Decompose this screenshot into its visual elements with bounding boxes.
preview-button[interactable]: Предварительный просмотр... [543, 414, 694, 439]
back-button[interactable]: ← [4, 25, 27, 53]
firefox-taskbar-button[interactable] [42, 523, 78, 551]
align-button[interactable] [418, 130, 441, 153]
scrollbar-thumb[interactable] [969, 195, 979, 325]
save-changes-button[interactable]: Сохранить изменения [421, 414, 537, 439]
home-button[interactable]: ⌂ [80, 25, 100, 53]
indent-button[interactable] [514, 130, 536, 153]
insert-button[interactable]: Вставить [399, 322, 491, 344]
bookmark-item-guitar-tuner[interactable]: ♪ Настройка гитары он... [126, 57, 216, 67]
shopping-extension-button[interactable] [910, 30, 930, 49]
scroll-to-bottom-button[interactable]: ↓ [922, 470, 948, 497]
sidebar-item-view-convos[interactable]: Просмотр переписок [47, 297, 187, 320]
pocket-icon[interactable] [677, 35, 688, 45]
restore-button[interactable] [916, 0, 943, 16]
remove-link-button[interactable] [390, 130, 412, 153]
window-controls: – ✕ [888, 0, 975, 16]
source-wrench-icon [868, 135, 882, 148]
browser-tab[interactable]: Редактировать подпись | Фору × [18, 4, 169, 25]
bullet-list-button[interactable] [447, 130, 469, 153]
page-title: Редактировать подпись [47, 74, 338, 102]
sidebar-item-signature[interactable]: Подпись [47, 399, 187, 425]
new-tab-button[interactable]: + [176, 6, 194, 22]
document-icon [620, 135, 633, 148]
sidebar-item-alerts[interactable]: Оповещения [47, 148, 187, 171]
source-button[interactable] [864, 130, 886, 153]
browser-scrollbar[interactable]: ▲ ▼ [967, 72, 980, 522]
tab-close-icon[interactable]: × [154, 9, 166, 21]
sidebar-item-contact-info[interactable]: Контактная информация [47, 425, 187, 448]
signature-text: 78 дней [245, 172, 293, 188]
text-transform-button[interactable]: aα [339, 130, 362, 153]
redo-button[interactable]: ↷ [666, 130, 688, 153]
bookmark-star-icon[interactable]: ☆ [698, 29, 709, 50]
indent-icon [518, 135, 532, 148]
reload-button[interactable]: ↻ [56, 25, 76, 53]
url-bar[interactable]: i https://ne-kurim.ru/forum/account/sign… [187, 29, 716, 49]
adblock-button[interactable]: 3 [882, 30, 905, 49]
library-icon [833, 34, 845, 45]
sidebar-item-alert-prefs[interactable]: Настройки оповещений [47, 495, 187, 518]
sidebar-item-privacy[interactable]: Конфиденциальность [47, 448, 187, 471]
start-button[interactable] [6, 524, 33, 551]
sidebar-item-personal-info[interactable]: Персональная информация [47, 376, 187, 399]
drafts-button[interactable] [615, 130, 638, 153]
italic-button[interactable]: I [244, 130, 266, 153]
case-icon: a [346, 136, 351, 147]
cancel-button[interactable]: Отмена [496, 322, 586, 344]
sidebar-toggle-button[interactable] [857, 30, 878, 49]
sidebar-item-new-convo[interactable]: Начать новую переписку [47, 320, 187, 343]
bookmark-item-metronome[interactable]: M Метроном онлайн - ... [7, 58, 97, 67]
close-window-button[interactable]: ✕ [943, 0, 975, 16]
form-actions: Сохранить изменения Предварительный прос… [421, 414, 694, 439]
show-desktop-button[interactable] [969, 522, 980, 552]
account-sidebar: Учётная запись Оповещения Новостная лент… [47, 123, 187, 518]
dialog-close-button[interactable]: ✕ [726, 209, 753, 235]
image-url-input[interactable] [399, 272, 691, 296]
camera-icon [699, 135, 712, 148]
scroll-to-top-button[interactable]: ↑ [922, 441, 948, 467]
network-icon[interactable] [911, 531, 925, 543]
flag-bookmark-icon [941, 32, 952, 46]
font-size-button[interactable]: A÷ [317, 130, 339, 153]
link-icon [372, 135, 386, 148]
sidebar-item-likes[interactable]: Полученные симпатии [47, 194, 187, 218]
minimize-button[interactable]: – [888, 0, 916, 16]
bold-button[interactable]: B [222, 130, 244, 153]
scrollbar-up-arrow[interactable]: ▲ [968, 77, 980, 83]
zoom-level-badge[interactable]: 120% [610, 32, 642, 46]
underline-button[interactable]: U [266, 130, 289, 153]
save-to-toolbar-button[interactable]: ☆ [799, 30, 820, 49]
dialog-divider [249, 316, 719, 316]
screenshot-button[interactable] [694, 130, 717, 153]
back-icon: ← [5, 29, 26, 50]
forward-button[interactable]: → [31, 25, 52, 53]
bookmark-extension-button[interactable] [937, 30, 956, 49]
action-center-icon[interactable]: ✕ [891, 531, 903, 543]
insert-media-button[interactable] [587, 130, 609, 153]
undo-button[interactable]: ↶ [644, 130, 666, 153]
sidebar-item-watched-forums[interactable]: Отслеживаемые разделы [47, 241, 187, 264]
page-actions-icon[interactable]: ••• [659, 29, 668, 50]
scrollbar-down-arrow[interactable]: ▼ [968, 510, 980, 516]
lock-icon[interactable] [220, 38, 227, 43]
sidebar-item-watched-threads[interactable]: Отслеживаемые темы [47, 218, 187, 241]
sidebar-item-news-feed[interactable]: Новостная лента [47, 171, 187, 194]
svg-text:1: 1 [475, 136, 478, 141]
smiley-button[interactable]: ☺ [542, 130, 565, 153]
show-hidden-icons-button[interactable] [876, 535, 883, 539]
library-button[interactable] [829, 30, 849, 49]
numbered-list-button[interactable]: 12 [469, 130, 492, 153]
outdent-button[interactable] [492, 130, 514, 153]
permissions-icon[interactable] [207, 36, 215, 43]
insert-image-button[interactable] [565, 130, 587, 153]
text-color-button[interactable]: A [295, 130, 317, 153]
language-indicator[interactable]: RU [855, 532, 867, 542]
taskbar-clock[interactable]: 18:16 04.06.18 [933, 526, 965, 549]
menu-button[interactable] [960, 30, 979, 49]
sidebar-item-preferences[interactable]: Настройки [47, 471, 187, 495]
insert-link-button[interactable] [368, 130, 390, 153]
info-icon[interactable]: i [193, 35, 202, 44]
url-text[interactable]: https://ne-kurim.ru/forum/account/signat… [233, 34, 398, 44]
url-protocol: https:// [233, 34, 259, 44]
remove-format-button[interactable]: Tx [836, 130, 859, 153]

☆ ☆ ☆

An exact copy of the listing above is needed, so write it out again.

• RESPONSE TO THIS TASK:
Decompose this screenshot into its visual elements with bounding boxes.
preview-button[interactable]: Предварительный просмотр... [543, 414, 694, 439]
back-button[interactable]: ← [4, 25, 27, 53]
firefox-taskbar-button[interactable] [42, 523, 78, 551]
align-button[interactable] [418, 130, 441, 153]
scrollbar-thumb[interactable] [969, 195, 979, 325]
save-changes-button[interactable]: Сохранить изменения [421, 414, 537, 439]
home-button[interactable]: ⌂ [80, 25, 100, 53]
indent-button[interactable] [514, 130, 536, 153]
insert-button[interactable]: Вставить [399, 322, 491, 344]
bookmark-item-guitar-tuner[interactable]: ♪ Настройка гитары он... [126, 57, 216, 67]
shopping-extension-button[interactable] [910, 30, 930, 49]
scroll-to-bottom-button[interactable]: ↓ [922, 470, 948, 497]
sidebar-item-view-convos[interactable]: Просмотр переписок [47, 297, 187, 320]
pocket-icon[interactable] [677, 35, 688, 45]
restore-button[interactable] [916, 0, 943, 16]
remove-link-button[interactable] [390, 130, 412, 153]
window-controls: – ✕ [888, 0, 975, 16]
source-wrench-icon [868, 135, 882, 148]
browser-tab[interactable]: Редактировать подпись | Фору × [18, 4, 169, 25]
bullet-list-button[interactable] [447, 130, 469, 153]
page-title: Редактировать подпись [47, 74, 338, 102]
sidebar-item-signature[interactable]: Подпись [47, 399, 187, 425]
new-tab-button[interactable]: + [176, 6, 194, 22]
document-icon [620, 135, 633, 148]
sidebar-item-alerts[interactable]: Оповещения [47, 148, 187, 171]
source-button[interactable] [864, 130, 886, 153]
browser-scrollbar[interactable]: ▲ ▼ [967, 72, 980, 522]
tab-close-icon[interactable]: × [154, 9, 166, 21]
sidebar-item-contact-info[interactable]: Контактная информация [47, 425, 187, 448]
signature-text: 78 дней [245, 172, 293, 188]
text-transform-button[interactable]: aα [339, 130, 362, 153]
redo-button[interactable]: ↷ [666, 130, 688, 153]
bookmark-star-icon[interactable]: ☆ [698, 29, 709, 50]
indent-icon [518, 135, 532, 148]
reload-button[interactable]: ↻ [56, 25, 76, 53]
url-bar[interactable]: i https://ne-kurim.ru/forum/account/sign… [187, 29, 716, 49]
adblock-button[interactable]: 3 [882, 30, 905, 49]
library-icon [833, 34, 845, 45]
sidebar-item-alert-prefs[interactable]: Настройки оповещений [47, 495, 187, 518]
sidebar-item-privacy[interactable]: Конфиденциальность [47, 448, 187, 471]
start-button[interactable] [6, 524, 33, 551]
sidebar-item-personal-info[interactable]: Персональная информация [47, 376, 187, 399]
drafts-button[interactable] [615, 130, 638, 153]
italic-button[interactable]: I [244, 130, 266, 153]
case-icon: a [346, 136, 351, 147]
cancel-button[interactable]: Отмена [496, 322, 586, 344]
sidebar-toggle-button[interactable] [857, 30, 878, 49]
sidebar-item-new-convo[interactable]: Начать новую переписку [47, 320, 187, 343]
bookmark-item-metronome[interactable]: M Метроном онлайн - ... [7, 58, 97, 67]
close-window-button[interactable]: ✕ [943, 0, 975, 16]
form-actions: Сохранить изменения Предварительный прос… [421, 414, 694, 439]
show-desktop-button[interactable] [969, 522, 980, 552]
account-sidebar: Учётная запись Оповещения Новостная лент… [47, 123, 187, 518]
dialog-close-button[interactable]: ✕ [726, 209, 753, 235]
image-url-input[interactable] [399, 272, 691, 296]
camera-icon [699, 135, 712, 148]
scroll-to-top-button[interactable]: ↑ [922, 441, 948, 467]
network-icon[interactable] [911, 531, 925, 543]
flag-bookmark-icon [941, 32, 952, 46]
font-size-button[interactable]: A÷ [317, 130, 339, 153]
link-icon [372, 135, 386, 148]
sidebar-item-likes[interactable]: Полученные симпатии [47, 194, 187, 218]
minimize-button[interactable]: – [888, 0, 916, 16]
bold-button[interactable]: B [222, 130, 244, 153]
scrollbar-up-arrow[interactable]: ▲ [968, 77, 980, 83]
zoom-level-badge[interactable]: 120% [610, 32, 642, 46]
underline-button[interactable]: U [266, 130, 289, 153]
save-to-toolbar-button[interactable]: ☆ [799, 30, 820, 49]
dialog-divider [249, 316, 719, 316]
screenshot-button[interactable] [694, 130, 717, 153]
back-icon: ← [5, 29, 26, 50]
forward-button[interactable]: → [31, 25, 52, 53]
bookmark-extension-button[interactable] [937, 30, 956, 49]
action-center-icon[interactable]: ✕ [891, 531, 903, 543]
insert-media-button[interactable] [587, 130, 609, 153]
undo-button[interactable]: ↶ [644, 130, 666, 153]
sidebar-item-watched-forums[interactable]: Отслеживаемые разделы [47, 241, 187, 264]
page-actions-icon[interactable]: ••• [659, 29, 668, 50]
scrollbar-down-arrow[interactable]: ▼ [968, 510, 980, 516]
lock-icon[interactable] [220, 38, 227, 43]
sidebar-item-watched-threads[interactable]: Отслеживаемые темы [47, 218, 187, 241]
sidebar-item-news-feed[interactable]: Новостная лента [47, 171, 187, 194]
svg-text:1: 1 [475, 136, 478, 141]
smiley-button[interactable]: ☺ [542, 130, 565, 153]
show-hidden-icons-button[interactable] [876, 535, 883, 539]
library-button[interactable] [829, 30, 849, 49]
numbered-list-button[interactable]: 12 [469, 130, 492, 153]
outdent-button[interactable] [492, 130, 514, 153]
permissions-icon[interactable] [207, 36, 215, 43]
insert-image-button[interactable] [565, 130, 587, 153]
text-color-button[interactable]: A [295, 130, 317, 153]
language-indicator[interactable]: RU [855, 532, 867, 542]
taskbar-clock[interactable]: 18:16 04.06.18 [933, 526, 965, 549]
menu-button[interactable] [960, 30, 979, 49]
sidebar-item-preferences[interactable]: Настройки [47, 471, 187, 495]
insert-link-button[interactable] [368, 130, 390, 153]
info-icon[interactable]: i [193, 35, 202, 44]
url-text[interactable]: https://ne-kurim.ru/forum/account/signat… [233, 34, 398, 44]
url-protocol: https:// [233, 34, 259, 44]
remove-format-button[interactable]: Tx [836, 130, 859, 153]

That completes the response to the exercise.